İç piyasalar geçen Perşembe günkü toplantıya odaklanmıştı. Beklentilere uygun şekilde faiz %14.00 seviyesinde sabit bırakıldı. Yüksek enflasyon ile Türkiye Cumhuriyet Merkez Bankası (TCMB) faizi arasındaki makasın oldukça açılması (eksi faiz) ve dış dünyada sıkı para politikalarının öne çıkmasına bağlı olarak TCMB’den faiz artışı bekleyenler de vardı. Merkez Bankası faizi sabit tutmasına gerekçe olarak, küresel enflasyon yüksek ama Rusya-Ukrayna savaşının yerini barış ortamına bırakacağı ve enflasyonda artış hızının zayıflayacağı beklentisini gösterdi. TCMB’nin faiz kararına tepkiler de gelmeye başladı. JPMorgan, Türkiye’de enflasyonun yılın son ayına kadar %60 ve üzerinde kalmasını ve TCMB’nin yıl sonuna kadar faiz oranlarını değiştirmemesini bekliyor. Ayrıca net bir politika yönlendirmesi olmadığını ve faiz açıklamasında önceki aya göre anlamlı bir şekilde fark bulunmadığını vurguladı. Bunun da reel faiz oranının uzun bir süre negatifte kalacağı anlamına geldiğini ve enflasyonla mücadeleyi daha da zorlaştırmakla kalmadığını aynı zamanda lirayı oldukça kırılgan bir durumda bıraktığını belirtti. Bu görüş bir dış bakış olarak dikkate alınmasında yarar var.

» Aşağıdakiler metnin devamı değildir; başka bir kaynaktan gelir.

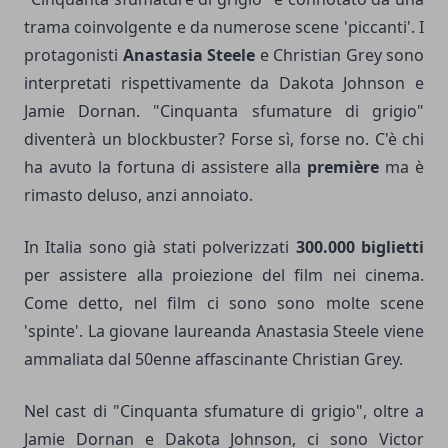
trama coinvolgente e da numerose scene 'piccanti'. I
protagonisti
Anastasia Steele
e Christian Grey sono
interpretati rispettivamente da Dakota Johnson e
Jamie Dornan. "Cinquanta sfumature di grigio"
diventerà un blockbuster? Forse sì, forse no. C'è chi
ha avuto la fortuna di assistere alla
première
ma è
rimasto deluso, anzi annoiato.
In Italia sono già stati polverizzati
300.000 biglietti
per assistere alla proiezione del film nei cinema.
Come detto, nel film ci sono sono molte scene
'spinte'. La giovane laureanda Anastasia Steele viene
ammaliata dal 50enne affascinante Christian Grey.
Nel cast di "Cinquanta sfumature di grigio", oltre a
Jamie Dornan e Dakota Johnson, ci sono Victor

Rusya-Ukrayna savaşı devam ederken diğer yandan barış veya ateşkes görüşmeleri de sürüyor. Yapılan müzakerelerden henüz anlaşma çıkmış değil. Arabulucu ülkelerin çabasına rağmen henüz uzlaşma yok. Ama umutlar azalmakla birlikte korunuyor. Bir bakıma soğuk savaş yıllarını çağrıştıracak şekilde Rusya’nın dış dünyadan soyutlanma süreci devam ediyor. ABD Temsilciler Meclisi, ABD’nin Rusya ve Belarus ile normal ticari ilişkilerini askıya almasını öngören yasa tasarısını onayladı. Yine ABD kaynaklı açıklamalarda “Savaş uzarsa Putin nükleer tehditlere başvurabilir” görüşlerine yer verildi. Kredi derecelendirme kuruluşu S&P, tahvil temerrüt riski nedeniyle Rusya’nın kredi notunu ‘CC’ye düşürdü.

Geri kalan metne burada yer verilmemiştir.